Opinión / Columna
 
Todo lo Bueno 
Edmundo Domínguez Aragonés 
Niña sacerdotisa. Su mausoleo en Cahuachi, en Perú
Organización Editorial Mexicana
14 de noviembre de 2009

  La ciudad de barro más grande del mundo es Cahuachi, en la costa oeste del Perú, y es el centro ceremonial de la cultura Nazca que vivió su época de esplendor entre el año uno y el 500, y está situado en el valle del río Nazca, a 28 kilómetros de la ciudad del mismo nombre y cerca de las todavía enigmáticas líneas de Nazca, descubiertas por el arqueólogo Paul Kosk en 1932.

A esta ciudad se la conoce también como el Vaticano prehispánico.

Su nombre significa "lugar donde viven los videntes" y fue fundada antes del nacimiento de la cultura Nazca, durante el siglo IV antes de Cristo, y declinó cerca de 300 años después de Cristo, tras la invasión de los huari.

Sus construcciones son de adobe, en forma cónica, alcanzando 24 kilómetros cuadrados, siendo una de las zonas urbanas más grandes del mundo andino y la más importante de la citada cultura.

Los restos apuntan a que los techos, puertas y ventanas eran sostenidos con madera de guarango y la techumbre se hacía con cañas entrecruzadas con cuerdas de pelo de llama y algodón.

Sus habitantes permanentes eran pocos y vivían de la agricultura, y era un centro de peregrinaje cuya población crecía en las fechas de los acontecimientos ceremoniales importantes, acontecimientos que implicaron las líneas de Nazca y la duna gigante.

También tenía una necrópolis, otra causa de viajes periódicos, en este caso de rituales funerarios.
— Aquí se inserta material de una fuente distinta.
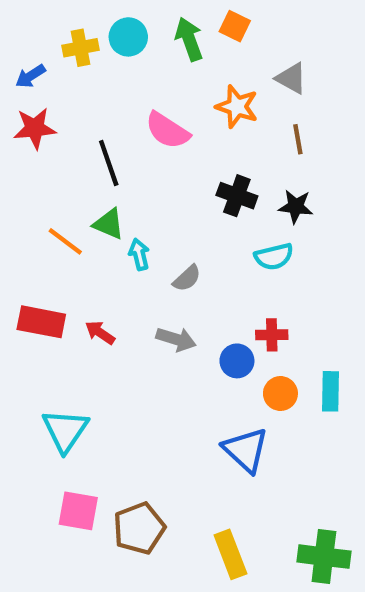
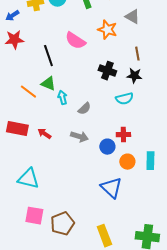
brown line: (298, 139) -> (137, 54), moved
cyan triangle: (65, 430) -> (28, 179), turned -50

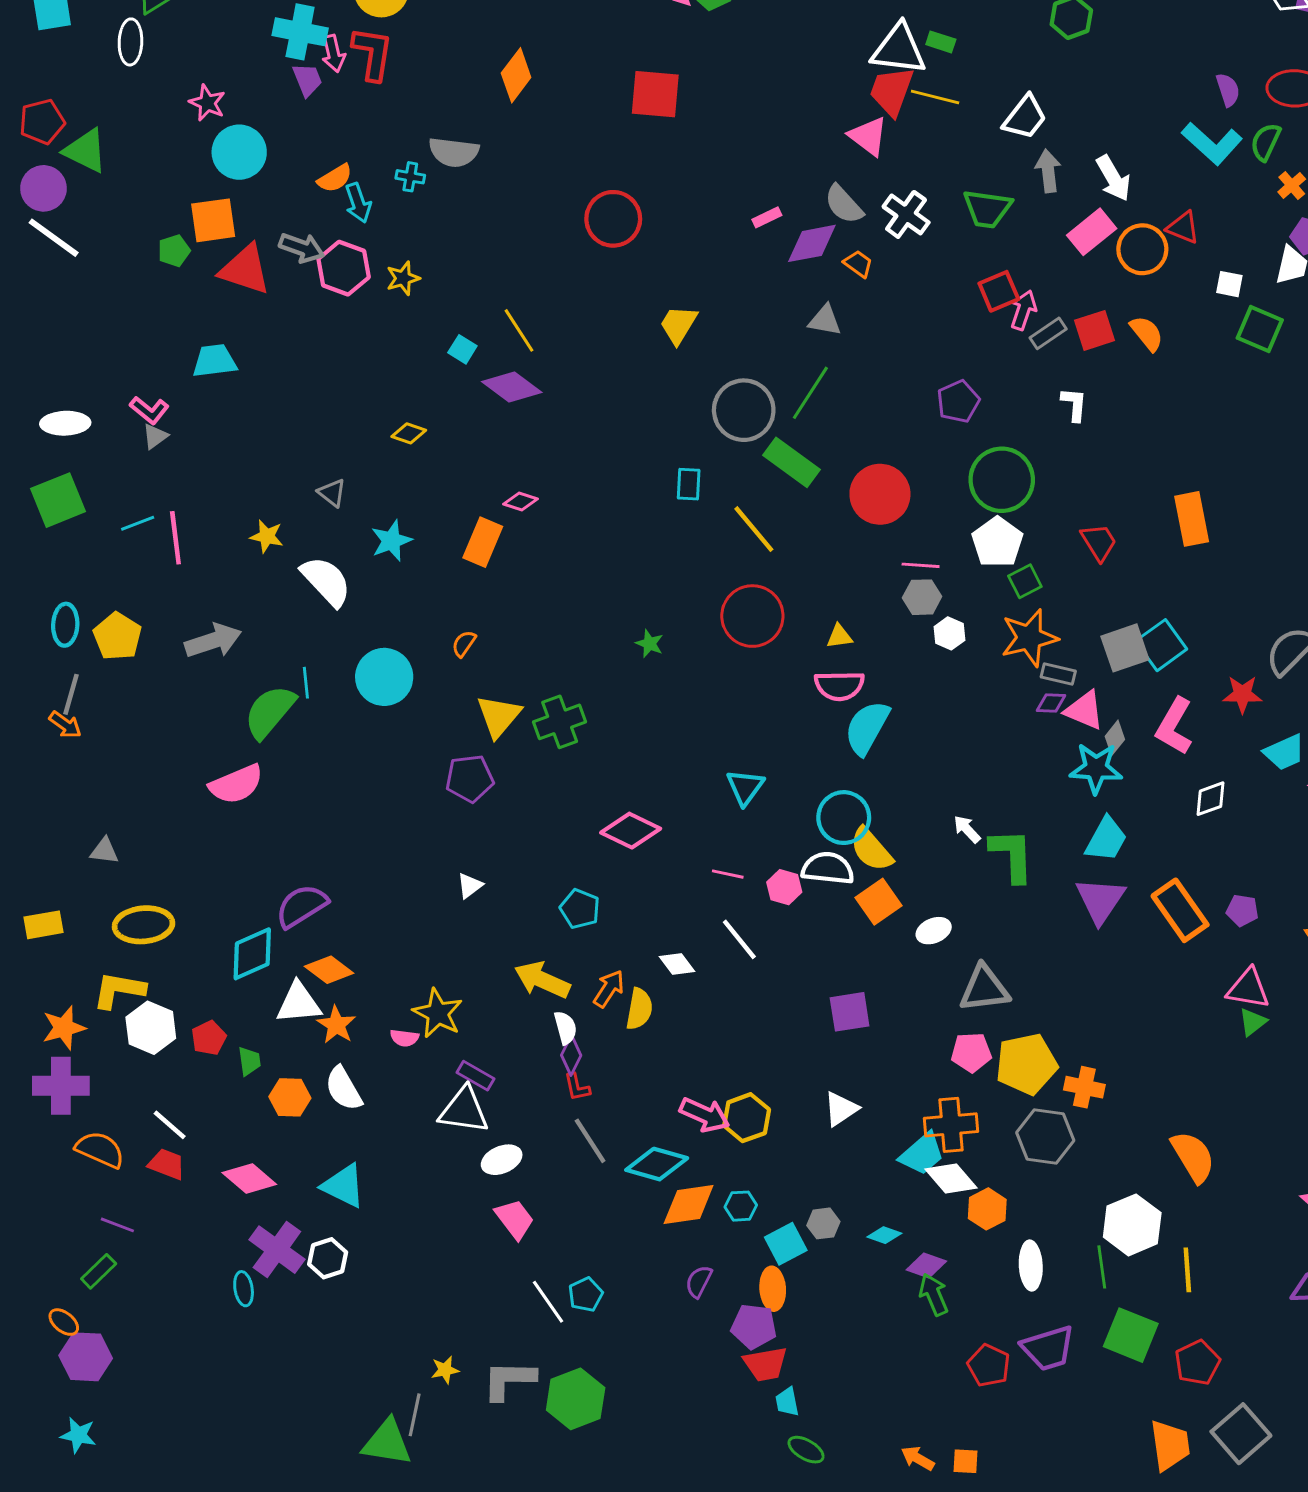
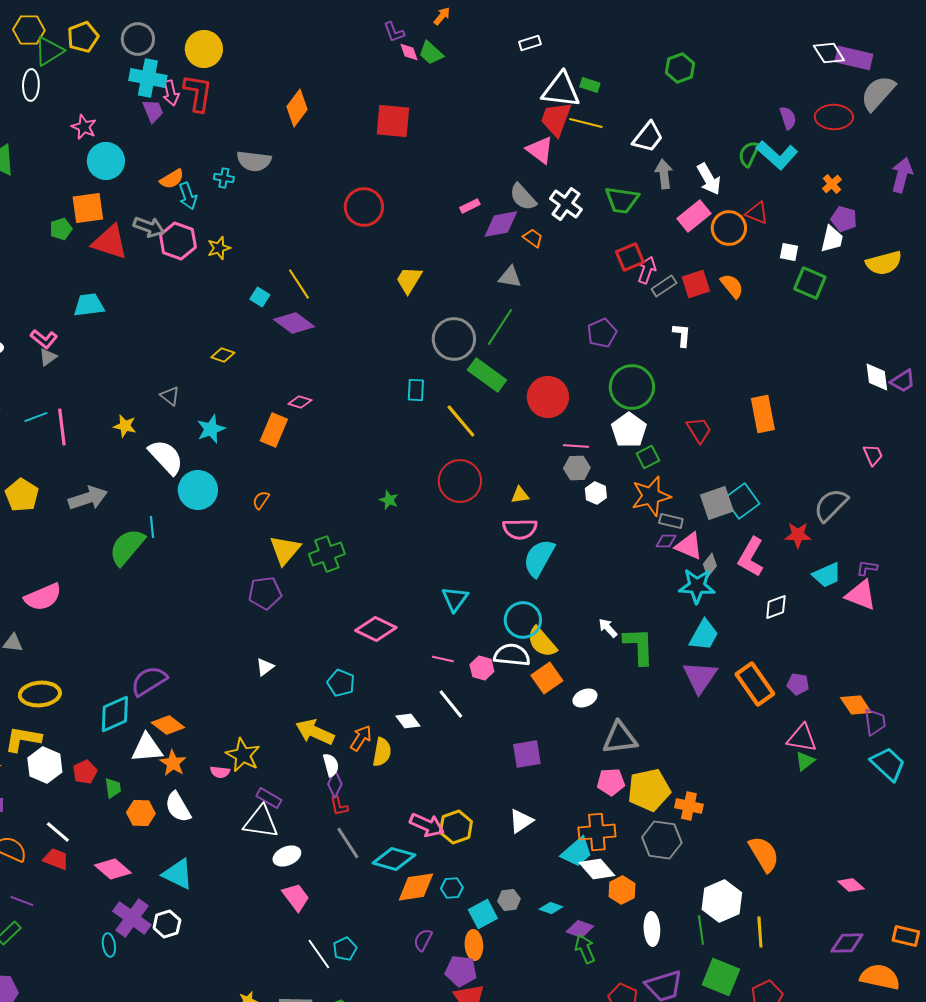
green semicircle: (1266, 142) -> (749, 154), moved
cyan circle: (384, 677) -> (198, 490), moved
pink semicircle: (236, 784) -> (43, 597), moved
Hasta ahora se han descubierto 34 construcciones dentro de la muralla: Gran pirámide, que tiene 100 metros de lado y 28 de altura, y de la que se han descubierto siete niveles escalonados. Era el centro ceremonial del culto; Templo escalonado, del que se han descubierto un muro con inscripciones y frisos, de 5 metros de alto y 25 de largo, y, Montículos, cuarenta de ellos construidos con adobe.

El arqueólogo italiano Guiseppe Orefici es el director del proyecto que comenzó en 2001 y concluirá en 2011, y que es patrocinado por el Ministerio de Relaciones Exteriores de Italia.

Orefici ha estado excavando el lugar desde 1982 y ha descubierto, aprovechando el clima seco, hallazgos abundantes, que incluyen incluso material efímero como la ropa. En 1988 encontró los restos de una mujer sacrificada y un depósito de ropa, con 200 prendas de tela estampada.

Esto es algo inusual pues en la cultura nazca, en general se usaban tejidos de un solo color, solamente bordados.

Así, en estos Soles, el grupo de más de 50 expertos dirigido por Orefici, ha descubierto la tumba de una niña sacerdotisa de más de mil 500 años de antiguedad, en el centro de la ciudad.

Los expertos calculan que la niña tenía alrededor de 2 o 14 años al momento de morir y que pertenecía a un alto rango en su tribu, pues se encontró dentro de un mausoleo y con ajuares propios de una divinidad, además de una nariguera de oro bañada de plata, collares y brazaletes con perlas de oro, amatistas y lapislázuli.

La momia está envuelta en trapos tejidos bordados con figuras de orcas marinas que sostienen lanzas con puntas de obsidiana.

La tumba, que tiene forma de un pequeño templo con cuatro columnas, fue hallada en el interior de una serie de cuartos instalados entre la Gran Pirámide y la Pirámide Naranja.

Como es usual, todo el material arqueológico procedente de este yacimiento se encuentra en exhibición en el Museo Arqueológico Antonini de Nazca.